If Seller is required or permitted under the Warehouse Agreement to deliver to Bank quarterly consolidated financial statements, then the above-described financial covenants will be tested and calculated by Bank based on the consolidated financial information of Seller and each other entity whose financial information is required or permitted by Bank to be set forth on such consolidated financial statements.
After the Effective Date, Seller and Bank may, in their sole discretion, enter into certain written agreements executed by Seller and Bank evidencing or otherwise governing one or more credit facilities extended by Bank to Seller in addition to the financial accommodations evidenced and governed by the Warehouse Agreement (collectively, "Credit Agreements"), which Credit Agreements may include (a) certain financial covenants pertaining to Seller in addition to those contained in this Agreement (each a "New Financial Covenant") and (b) one or more of the same financial covenants contained in this Agreement, but with certain modified terms pertaining to Seller with respect to each such financial covenant (each a "Modified Financial Covenant"). In such event, unless otherwise agreed to by Bank, the financial covenants contained in this Agreement shall automatically be modified and amended from time to time (a) to include each New Financial Covenant and (b) to include the most recent terms of each Modified Financial Covenant to the extent inconsistent with those contained in this Agreement. Except as modified and amended in accordance with the terms of the previous sentence, this Agreement shall continue in full force and effect as originally executed and delivered. The modifications and amendments contemplated hereby shall not be affected by the termination of any Credit Agreement, and shall survive the termination of each Credit Agreement.

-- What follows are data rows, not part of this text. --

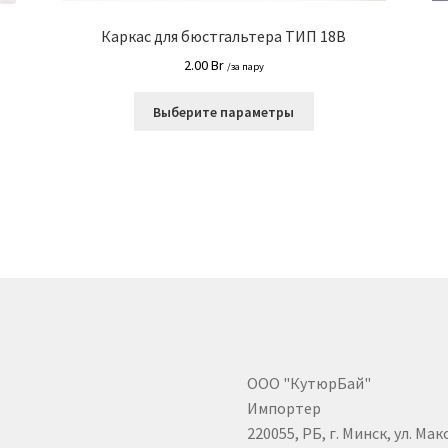
Каркас для бюстгальтера ТИП 18B
2.00
Br
/за пару
Этот
Выберите параметры
товар
имеет
ко
несколько
й.
вариаций.
Опции
можно
выбрать
на
е
странице
товара.
ООО "КутюрБай"
Импортер
220055, РБ, г. Минск, ул. Мак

Seller acknowledges Bank has requested, and Seller shall timely prepare and furnish to Bank, the financial statements and reports required under the Warehouse Agreement, plus such additional financial reports and information as Bank may from time to time request. In addition, Seller shall prepare and submit to Bank, on a [***] basis and no later than [***] after the close of each fiscal quarter, a compliance certificate executed by Seller, demonstrating Seller's compliance with the covenants of this Agreement and the provisions of the Warehouse Agreement, and such substantiation thereof as may be required by Bank, all in such form and content required by Bank from time to time. A copy of Bank's current required form of compliance certificate is attached hereto as Exhibit A. Although compliance certificates are to be delivered to Bank on a quarterly basis, Seller shall at all times comply with all covenants of this Agreement and the provisions of the Warehouse Agreement, and Bank may test Seller's compliance with such covenants at any time.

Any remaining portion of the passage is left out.